Jordan Bardella ne se contente plus d’occuper la scène politique : il la façonne. À travers un discours plus tranché et une stratégie médiatique savamment calibrée, le président du Rassemblement National redessine les contours de la droite française, tout en consolidant sa stature de successeur désigné de Marine Le Pen.
Loin des clichés d’un été oisif, Jordan Bardella a transformé ses vacances en véritable séquence politique. Entre la finalisation d’un documentaire tourné par Guillaume Genton et la rédaction d’un second ouvrage, le président du RN a multiplié les signaux d’activité. À Ramatuelle, entouré de proches comme le député Franck Giletti, il a mêlé stratégie, introspection et mise en scène.

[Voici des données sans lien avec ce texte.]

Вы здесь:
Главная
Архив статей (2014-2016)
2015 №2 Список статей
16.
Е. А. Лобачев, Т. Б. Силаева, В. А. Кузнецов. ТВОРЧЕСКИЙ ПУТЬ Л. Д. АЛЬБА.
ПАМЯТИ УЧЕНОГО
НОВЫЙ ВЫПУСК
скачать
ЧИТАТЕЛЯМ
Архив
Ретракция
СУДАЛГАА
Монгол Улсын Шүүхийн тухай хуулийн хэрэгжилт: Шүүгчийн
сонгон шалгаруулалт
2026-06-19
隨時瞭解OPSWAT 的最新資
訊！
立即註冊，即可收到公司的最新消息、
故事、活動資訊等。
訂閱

Ce documentaire intitulé Un an avec Jordan Bardella, initialement prévu sur C8 avant la fermeture de la chaîne, retrace son ascension et son quotidien politique. Parallèlement, son nouveau livre, attendu le 29 octobre, s’annonce comme un hymne à la “France qui travaille”. « Ce n’est pas mon journal intime, mais celui des Français », confie-t-il, en promettant un récit sur “les colères méprisées et l’espérance persistante”.

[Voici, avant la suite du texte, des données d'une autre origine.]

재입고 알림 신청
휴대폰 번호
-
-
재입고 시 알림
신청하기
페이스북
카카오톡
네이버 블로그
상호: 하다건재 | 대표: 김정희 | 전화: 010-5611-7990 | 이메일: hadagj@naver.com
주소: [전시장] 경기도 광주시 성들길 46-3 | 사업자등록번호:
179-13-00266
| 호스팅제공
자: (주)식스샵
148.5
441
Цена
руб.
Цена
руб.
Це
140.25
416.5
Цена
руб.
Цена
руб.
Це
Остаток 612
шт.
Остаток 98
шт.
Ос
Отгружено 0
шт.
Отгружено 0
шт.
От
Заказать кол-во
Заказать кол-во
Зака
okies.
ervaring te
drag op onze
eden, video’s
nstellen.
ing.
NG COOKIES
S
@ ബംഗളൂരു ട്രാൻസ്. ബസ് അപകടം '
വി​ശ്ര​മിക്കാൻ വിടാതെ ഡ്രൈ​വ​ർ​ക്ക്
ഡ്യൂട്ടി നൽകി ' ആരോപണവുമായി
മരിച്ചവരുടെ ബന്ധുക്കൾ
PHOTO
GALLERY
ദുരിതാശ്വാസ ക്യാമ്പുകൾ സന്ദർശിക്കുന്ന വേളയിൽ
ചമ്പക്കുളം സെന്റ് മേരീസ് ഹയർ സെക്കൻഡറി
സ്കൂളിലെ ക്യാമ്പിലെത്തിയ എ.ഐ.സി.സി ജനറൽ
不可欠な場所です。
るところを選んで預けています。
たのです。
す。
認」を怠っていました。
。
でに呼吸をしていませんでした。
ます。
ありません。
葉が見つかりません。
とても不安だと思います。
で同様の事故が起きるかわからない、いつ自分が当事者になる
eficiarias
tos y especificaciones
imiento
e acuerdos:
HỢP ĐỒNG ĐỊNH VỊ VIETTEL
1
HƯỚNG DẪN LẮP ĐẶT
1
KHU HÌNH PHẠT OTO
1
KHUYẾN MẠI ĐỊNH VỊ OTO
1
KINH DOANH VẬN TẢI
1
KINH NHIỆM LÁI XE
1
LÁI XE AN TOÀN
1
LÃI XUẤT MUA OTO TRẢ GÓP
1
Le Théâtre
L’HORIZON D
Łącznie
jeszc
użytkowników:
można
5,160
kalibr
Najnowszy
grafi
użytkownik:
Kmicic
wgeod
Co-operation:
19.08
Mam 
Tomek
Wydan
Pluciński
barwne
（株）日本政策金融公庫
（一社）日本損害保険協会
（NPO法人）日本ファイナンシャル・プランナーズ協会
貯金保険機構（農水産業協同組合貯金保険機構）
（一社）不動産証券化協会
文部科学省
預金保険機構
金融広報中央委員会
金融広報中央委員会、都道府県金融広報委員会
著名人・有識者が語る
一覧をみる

En partageant sur Instagram des clichés de son « repos studieux » dans une villa méditerranéenne, Bardella orchestre un équilibre entre image d’homme moderne, connecté et figure politique sérieuse, cultivant ainsi une proximité symbolique avec l’électorat populaire et patriote.
Un virage idéologique assumé : la fin du “ni droite ni gauche”
Mais au-delà de l’image, le fond du discours de Jordan Bardella évolue profondément. Invité sur le plateau de 100% Politique sur CNEWS, il a franchi un cap rhétorique : « Je ne laisserai jamais mon pays dans les mains de la gauche et encore moins de l’extrême gauche. »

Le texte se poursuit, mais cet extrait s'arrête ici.